Three different farmers, from around 1730
THOMAS FAULKE, Gentleman. Died 1731
Thomas lived in a comparatively large and well-furnished house. The parlour contained several cane chair and a corner cupboard for china, while in the study he kept his bureau, books and swords. All the principal rooms had looking-glasses, and there were close-stools (night-commodes) in two bedrooms. Spice drawers, a coal cradle and smoothing irons were also in his possession.
He kept 20 cows and had 6 horses to work the land, to ride and to draw the chaise.
His total assets were £568-14-6d
ROBERT BROWN, Yeoman (land owner) Died 1730.
Robert moved with the times. His wife served tea in china cups in the parlour, and they slept in the room above. He owned two looking glasses and some books. His clothes were expensive; he wore rings and a watch.

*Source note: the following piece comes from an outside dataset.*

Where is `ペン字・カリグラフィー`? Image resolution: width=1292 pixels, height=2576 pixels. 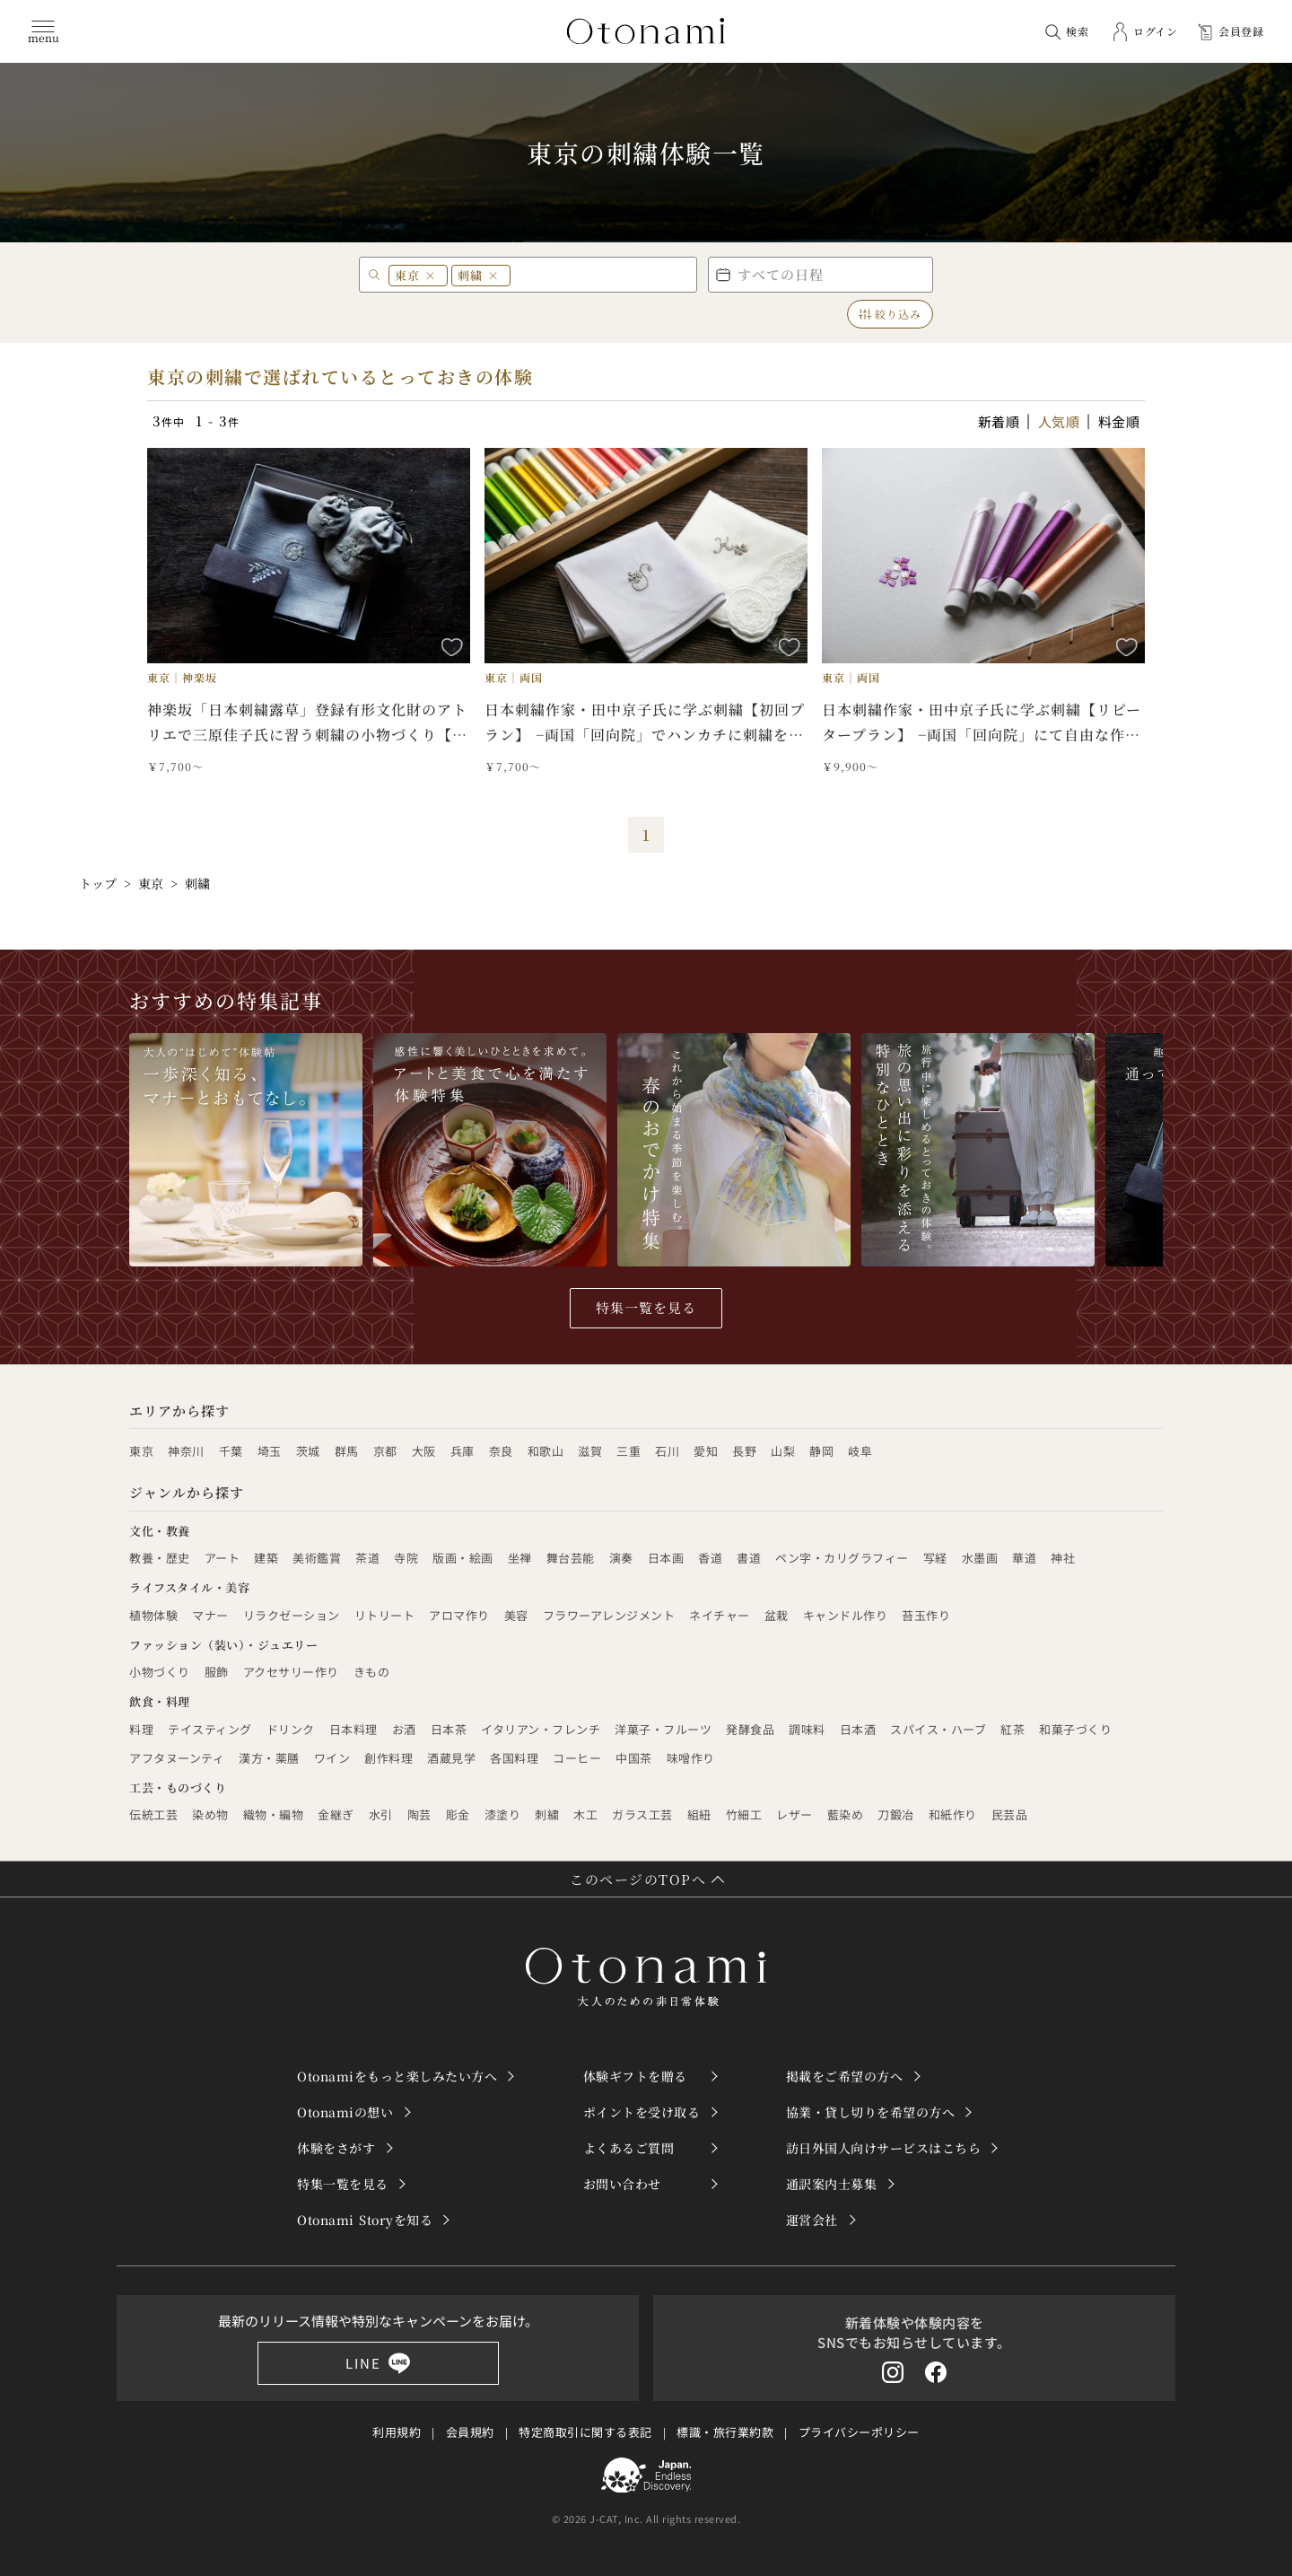 ペン字・カリグラフィー is located at coordinates (842, 1557).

Following the example of Lord Townshend of Raynham Hall, he grew 18 acres of turnips. With 12 acres of buckwheat, and hay he could feed 7 cows, keep back a number of yearling cattle from the Martinmas slaughtering, and still have sufficient fodder for a flock of sheep. During the summer he kept about 90 ewes and lambs. He also had pigs, 12 horses and fowls in th yards.
His possessions at death were valued at £590-9-5d
ROBERT BETTS, Husbandman (tenant farmer). Died 1729.
Robert’s main crops were wheat, barley, oats and rye. He over-wintered more than 40 cattle, including 11 cows, kept several pigs and 11 horses. He sowed clover, vetches and buckwheat for fodder.
His house was quite well furnished with five ground floor rooms and five above. He still followed the old practise of sleeping in the parlour and storing seeds and his wife’s cheeses in the room above. A looking glass was kept in the room above the kitchen.
Robert left £70 to his eldest son “for the binding of him to a trade”, £60 to his second son, and the rest to his wife in trust for his youngest.
Robert’s total assets were valued at £5503-19-6d.